If there are 2 ducks in front of a duck, and 2 ducks behind a duck, and a duck in the middle, how many ducks are there? 
Funky Jumper
Enough to make another Mighty Ducks movie, god forbid that to ever happen!
- White Paul -
It's not the ducks you should worry about.  It's the fact that they're all driving nitro-burning funny-cars that should fill you with dread.
- Jenn Dolari -
The amount of ducks is irrelevant. what matters is if I spike there water with a little lysergic acid dylithemide, they will take over the world and force all of us to feed them bread.

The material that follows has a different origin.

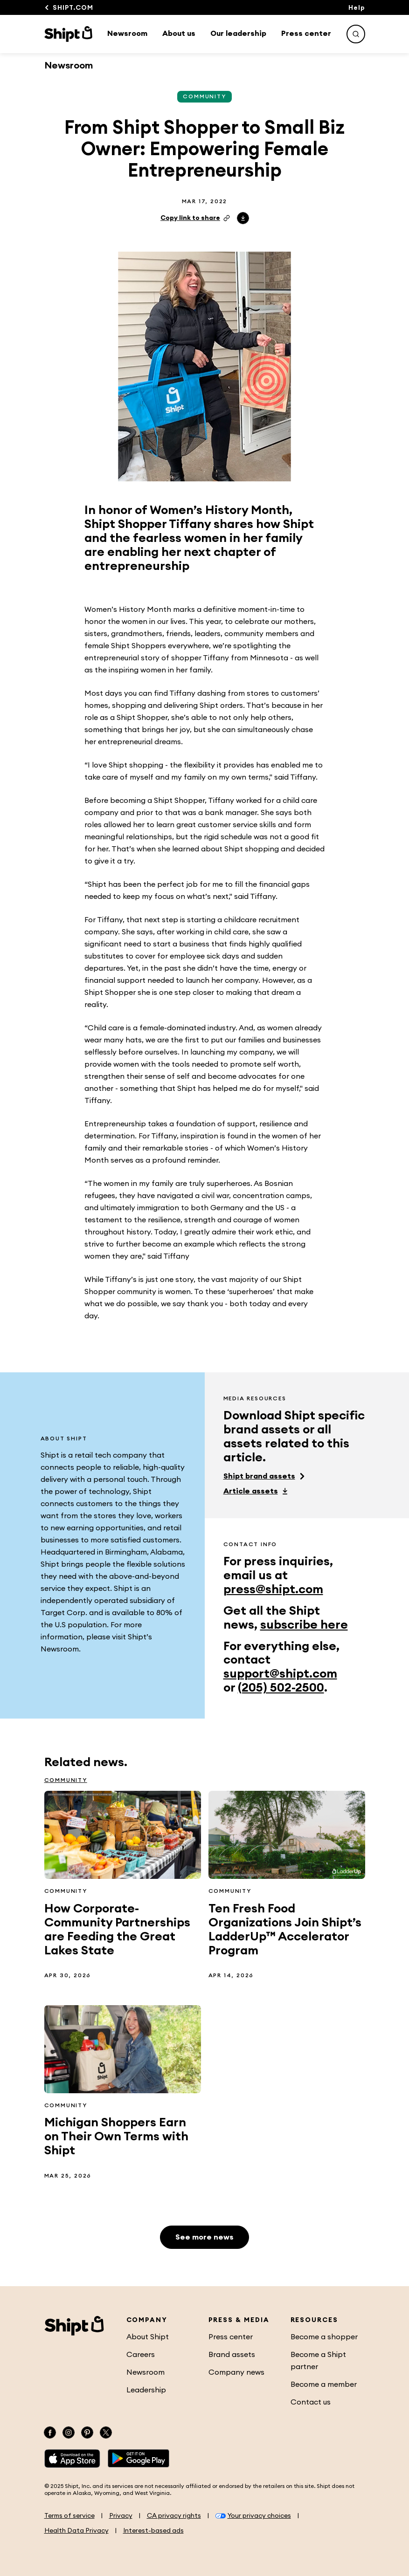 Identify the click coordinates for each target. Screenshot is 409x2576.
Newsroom (127, 33)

Do you know who is responsible for this??? SSSNNNNOOOOOWWWWBBBBAAAALLLL!!!!!!!!!!!!!! Ok, ok, so Napoleon really was a Nazi. It reminds me of the time I took a trip to New York, Joined a group of skinheads, got kicked out for being a "Tree huggin pantywaist", started a cult based on a rotten banana, It failed after people realized the banana smelled like horse doo-doo, then decided to pimp midgets and cows to the sick and severely twisted. I started a mexican fruit stand dedicated to my Hombre, Jose. Jose came from the border a couple days ago, I gave the pimpin' bidness to him, started a harem, bought an '85 Sentra, blew it up, then went to Nevada, lost all my cash, went to jail for gambling, became good friends with "Bubba" and shot his head off, I did. I haven't been laid since the Kiaser. I wear my pants up to my nipples. I need a rascal to ride the road to hell at no more than 3 MPH. My pee bag is full. My dignity is empty. Why can't my dignity be my pee bag? Oh well. where was I again? Where Am I? What is this newfangled glowing box contraption in front of me? Where is my rifle? I gotta gooot some Nazis. Do You realize that I could use the word NAZI to gain attention to my answer? NAZI NAZI NAZI NAZI!!!! I found God and his name is Bill. He smokes crack with me all day. Lousy moochin' war widows.